Goblin Bombardment, on the other hand, is a stone-cold bomb. It’s at its best in aggressive decks, but I’d play it in any red deck with a bunch of creatures. It provides tons of pressure and board control, but it’s also a surprisingly powerful tool against Adventure cards. Cards with Adventures only go on the Adventure if the spell side resolves; if its target gets removed, it goes straight to the graveyard. Goblin Bombardment invalidates the Adventures of cards like Beluna’s Gatekeeper, Gingerbread Hunter, and any other Adventure that targets one of your creatures.

Green

Honorable Mentions (not for Limited)Doubling Season, Hardened Scales, Parallel Lives, Primal Vigor, Prismatic Omen, Unnatural Growth

Defense of the Heart

Limited is all about playing to the board, so most opponents will have enough creatures to trigger Defense of the Heart. If they decide to hold their creatures back, that’s also pretty beneficial. This isn’t great in decks with a super low curve; you want to get impactful creatures with this. A few cards like Hamlet Glutton and Beanstalk Wurm are perfect. That said, while getting Grizzly Bears isn’t ideal, that still works out to two 2/2s for four mana, so you are still on-rate. It’s just not as much value as possible.

Garruk’s Uprising

Garruk’s Uprising is similar to Hatching Plans in that it takes a bit of conscious deckbuilding to make it work, but it has a strong payoff. When your biggest creatures replace themselves, it puts your opponents in a tough position, especially if they need to trade multiple creatures for your one. Providing trample gives you a bit of inevitability, as chump blocking no longer becomes an option.

Ground Seal

Ground Seal is the epitome of just barely fine. It’s best in a deck filled with bargain cards, as a two-mana enchantment that draws a card is okay bargain fodder. It’s always your 23rd card, but one that replaces itself. It can also have some incidental value as a sideboard card in a format with Fell Horseman, Back for Seconds, and Tenacious Tomeseeker as value-generating cards.

Season of Growth

The Enchanting Tales cards are riff with secret multicolor cards, with Season of Growth secretly acting as a GW card. It’s at its best in a deck with Role-granting cards like Royal Treatment and Besotted Knight. These provide plenty of draw triggers for Season but open you up to blowouts with your Adventure cards. GW isn’t the best archetype, but this can provide a value engine to help make the most of your weaker cards.

Utopia Sprawl

One-mana accelerates are incredibly powerful. Utopia Sprawl requires you to have a lot of Forests, but you needed that anyway to help cast this on turn one. Getting to choose the color it taps for is excellent in WOE, as the format encourages abundant splashes with powerful cards and creatures with off-color Adventures. Getting a mana advantage is a great way to leap ahead of your opponent from turn one, leaving them in the dust.

Conclusion

WOE’s Enchanting Tales has been a blast to play with in Limited.
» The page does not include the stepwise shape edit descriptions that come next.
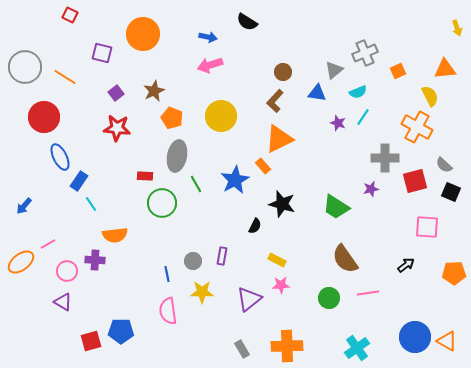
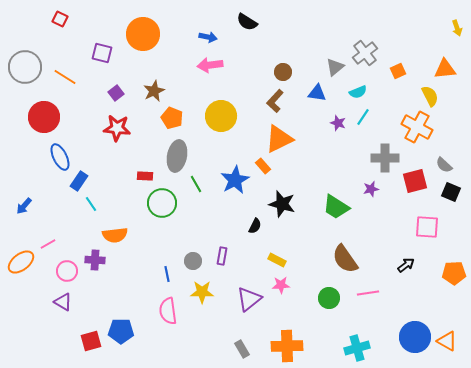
red square at (70, 15): moved 10 px left, 4 px down
gray cross at (365, 53): rotated 15 degrees counterclockwise
pink arrow at (210, 65): rotated 10 degrees clockwise
gray triangle at (334, 70): moved 1 px right, 3 px up
cyan cross at (357, 348): rotated 20 degrees clockwise
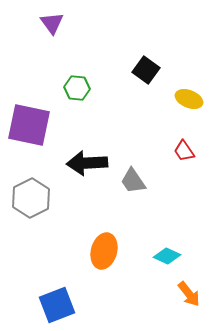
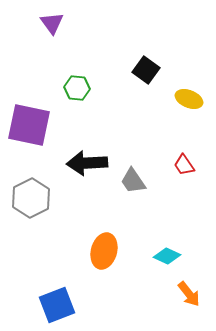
red trapezoid: moved 14 px down
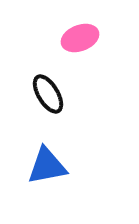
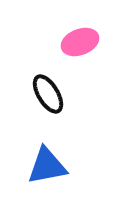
pink ellipse: moved 4 px down
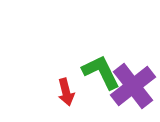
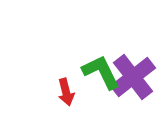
purple cross: moved 9 px up
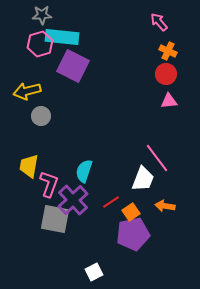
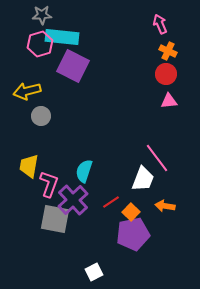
pink arrow: moved 1 px right, 2 px down; rotated 18 degrees clockwise
orange square: rotated 12 degrees counterclockwise
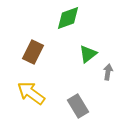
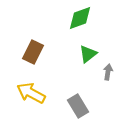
green diamond: moved 12 px right
yellow arrow: rotated 8 degrees counterclockwise
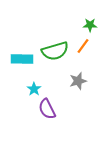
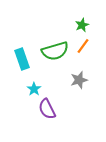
green star: moved 8 px left; rotated 24 degrees counterclockwise
cyan rectangle: rotated 70 degrees clockwise
gray star: moved 1 px right, 1 px up
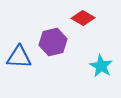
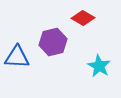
blue triangle: moved 2 px left
cyan star: moved 2 px left
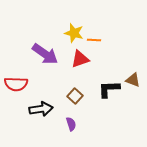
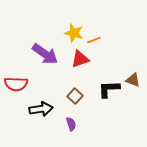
orange line: rotated 24 degrees counterclockwise
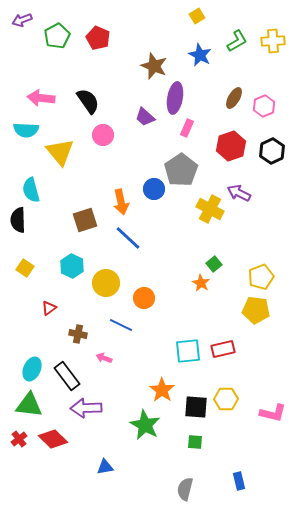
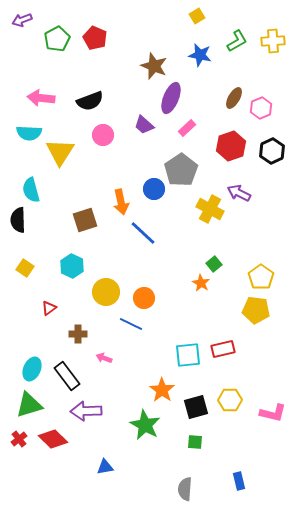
green pentagon at (57, 36): moved 3 px down
red pentagon at (98, 38): moved 3 px left
blue star at (200, 55): rotated 15 degrees counterclockwise
purple ellipse at (175, 98): moved 4 px left; rotated 12 degrees clockwise
black semicircle at (88, 101): moved 2 px right; rotated 104 degrees clockwise
pink hexagon at (264, 106): moved 3 px left, 2 px down
purple trapezoid at (145, 117): moved 1 px left, 8 px down
pink rectangle at (187, 128): rotated 24 degrees clockwise
cyan semicircle at (26, 130): moved 3 px right, 3 px down
yellow triangle at (60, 152): rotated 12 degrees clockwise
blue line at (128, 238): moved 15 px right, 5 px up
yellow pentagon at (261, 277): rotated 15 degrees counterclockwise
yellow circle at (106, 283): moved 9 px down
blue line at (121, 325): moved 10 px right, 1 px up
brown cross at (78, 334): rotated 12 degrees counterclockwise
cyan square at (188, 351): moved 4 px down
yellow hexagon at (226, 399): moved 4 px right, 1 px down
green triangle at (29, 405): rotated 24 degrees counterclockwise
black square at (196, 407): rotated 20 degrees counterclockwise
purple arrow at (86, 408): moved 3 px down
gray semicircle at (185, 489): rotated 10 degrees counterclockwise
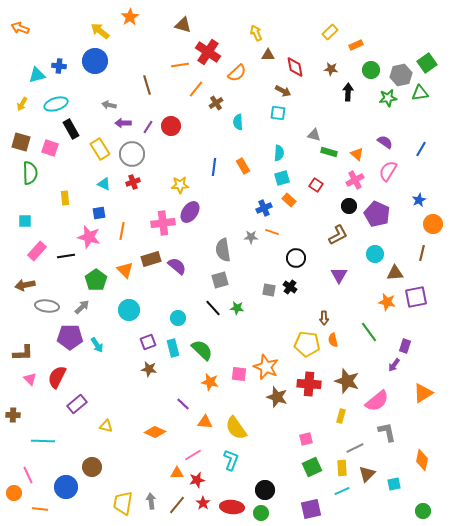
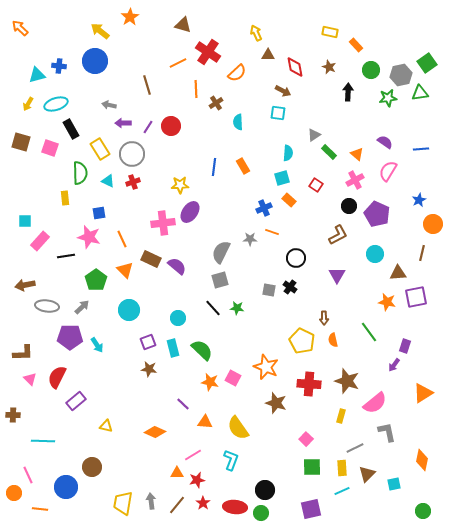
orange arrow at (20, 28): rotated 24 degrees clockwise
yellow rectangle at (330, 32): rotated 56 degrees clockwise
orange rectangle at (356, 45): rotated 72 degrees clockwise
orange line at (180, 65): moved 2 px left, 2 px up; rotated 18 degrees counterclockwise
brown star at (331, 69): moved 2 px left, 2 px up; rotated 16 degrees clockwise
orange line at (196, 89): rotated 42 degrees counterclockwise
yellow arrow at (22, 104): moved 6 px right
gray triangle at (314, 135): rotated 48 degrees counterclockwise
blue line at (421, 149): rotated 56 degrees clockwise
green rectangle at (329, 152): rotated 28 degrees clockwise
cyan semicircle at (279, 153): moved 9 px right
green semicircle at (30, 173): moved 50 px right
cyan triangle at (104, 184): moved 4 px right, 3 px up
orange line at (122, 231): moved 8 px down; rotated 36 degrees counterclockwise
gray star at (251, 237): moved 1 px left, 2 px down
gray semicircle at (223, 250): moved 2 px left, 2 px down; rotated 35 degrees clockwise
pink rectangle at (37, 251): moved 3 px right, 10 px up
brown rectangle at (151, 259): rotated 42 degrees clockwise
brown triangle at (395, 273): moved 3 px right
purple triangle at (339, 275): moved 2 px left
yellow pentagon at (307, 344): moved 5 px left, 3 px up; rotated 20 degrees clockwise
pink square at (239, 374): moved 6 px left, 4 px down; rotated 21 degrees clockwise
brown star at (277, 397): moved 1 px left, 6 px down
pink semicircle at (377, 401): moved 2 px left, 2 px down
purple rectangle at (77, 404): moved 1 px left, 3 px up
yellow semicircle at (236, 428): moved 2 px right
pink square at (306, 439): rotated 32 degrees counterclockwise
green square at (312, 467): rotated 24 degrees clockwise
red ellipse at (232, 507): moved 3 px right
Many cards are useful in the Limited format, from roleplayers in specific decks to cards worth building around. Many of the enchantments that aren’t playable feel like exciting pulls unlike some of the rares in BRO’s bonus sheet.

Understanding which Enchanting Tales are worth playing helps deepen your ability to deckbuild. They can provide extra dimensions to your decks and let you play with older cards you might not have seen before. Magic, and especially Limited, is all about context, so viewing these cards through the lens of their current format instead of the older one is a great way to elevate your Limited game.